Acknowledgements : Business Day
BY NTSAKISI MASWANGANYI , 01 APRIL 2016, 05:53
THE producer price index (PPI), which measures the cost of goods as they leave the factory, accelerated 8.1% in February compared with a year ago, Statistics SA data showed on Thursday.
This spike raises concerns about the possible increase in general inflation as producers pass the costs to already struggling consumers.
The strong rise in producer inflation was driven mainly by higher food prices, particularly meat and fish, petroleum, transport equipment, and machinery prices. Food prices are rising after a severe drought last year caused production shortages and necessitated imports, which are more expensive because of a weak rand.
The cost of a basket of basic food items had risen about 10.9% in nominal terms from February last year to February this year, National Agricultural Marketing Council research found.
A combination of rising food prices and the effect of a sustained weak rand would likely continue to keep producer inflation elevated throughout the year, BNP Paribas Securities economist Jeff Schultz said.
Stats SA also released the PPIs for agriculture, forestry and fishing; intermediate manufactured goods, electricity and water, and mining.
Agriculture, forestry and fishing inflation was a high 24.9% year on year in February compared with 23.6% in January.
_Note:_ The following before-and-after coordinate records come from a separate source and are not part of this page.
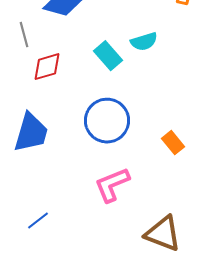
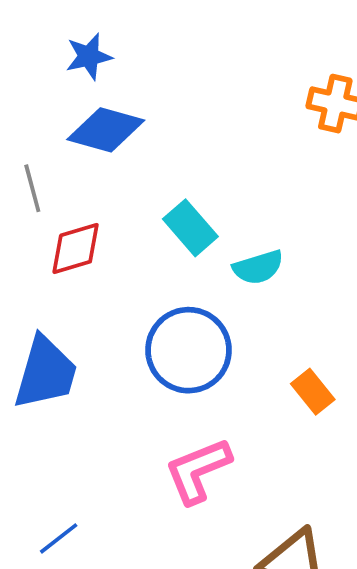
cyan semicircle: (144, 42) -> (258, 267), moved

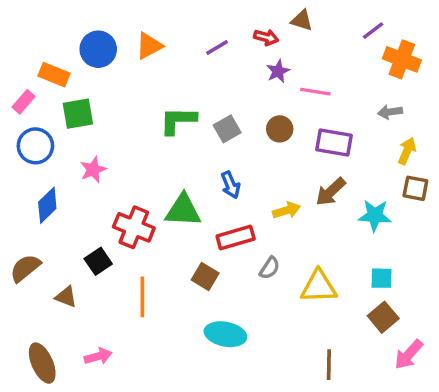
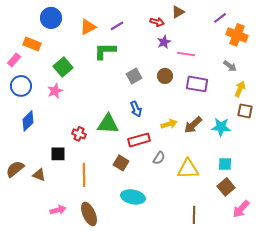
brown triangle: (302, 20) -> (178, 12), turned -48
purple line: (217, 47) -> (117, 26), moved
blue circle: (98, 49) -> (51, 18), moved
gray arrow: (390, 112) -> (230, 66), turned -136
green square: (78, 114) -> (63, 67), moved, turned -30
green L-shape: (178, 120) -> (105, 51), moved
pink star: (93, 170) -> (55, 91), moved
brown arrow: (331, 192) -> (193, 125), moved
red cross: (134, 227) -> (79, 134), size x0.6
black square: (98, 261) -> (58, 154), turned 35
brown semicircle: (25, 268) -> (15, 169), moved
brown ellipse: (42, 363) -> (89, 214), moved

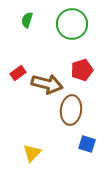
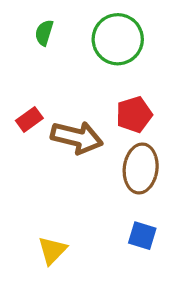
brown ellipse: (71, 110) -> (141, 168), moved

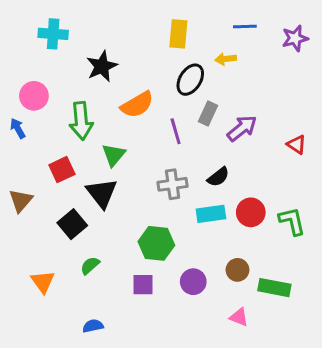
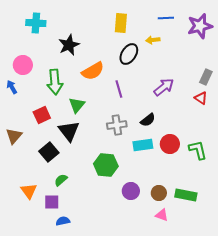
purple star: (295, 38) -> (200, 26), size x1.4
gray rectangle: (208, 114) -> (206, 77), moved
brown circle: (237, 270) -> (159, 193), moved
purple square: (143, 285) -> (52, 202), moved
Prices of agricultural products have been rising due to the severe drought.
More price increases are still expected as the effects of the drought continue to be felt.
Electricity and water inflation was 12.6% year on year in February from 11.6% in January on higher electricity and water costs. Municipalities will raise electricity and water tariffs in the next few months, a development that will affect future producer inflation numbers. The National Energy Regulator of SA has granted Eskom permission to increase electricity tariffs 9.4%.
Meanwhile, there was some positive news, as trade data released by the South African Revenue Service showed that the trade gap narrowed strongly to R1.1bn from R18bn in January as the growth in exports far outweighed that of imports. The data suggests that demand in SA’s trade partner countries is picking up and that the weak rand is curbing demand for imports.
Exports jumped 27% to R90.7bn while imports rose 2.7% to R91.75bn. Vehicles, precious metals, machinery and electronics, and vegetable products exports increased, while those for mineral products fell.
Although it was unlikely that the strong pace of export growth would be sustained, it was still “a positive sign of life” from an economy on the edge of a recession, Capital Economics Africa economist John Ashbourne said.
SA imported more vehicle and transport equipment, equipment components, textiles and vegetable products.
Machinery and electronics, and mineral product imports including crude oil, fell. The cumulative trade deficit for this year is R19bn — 38.5% lower than the shortfall recorded last year.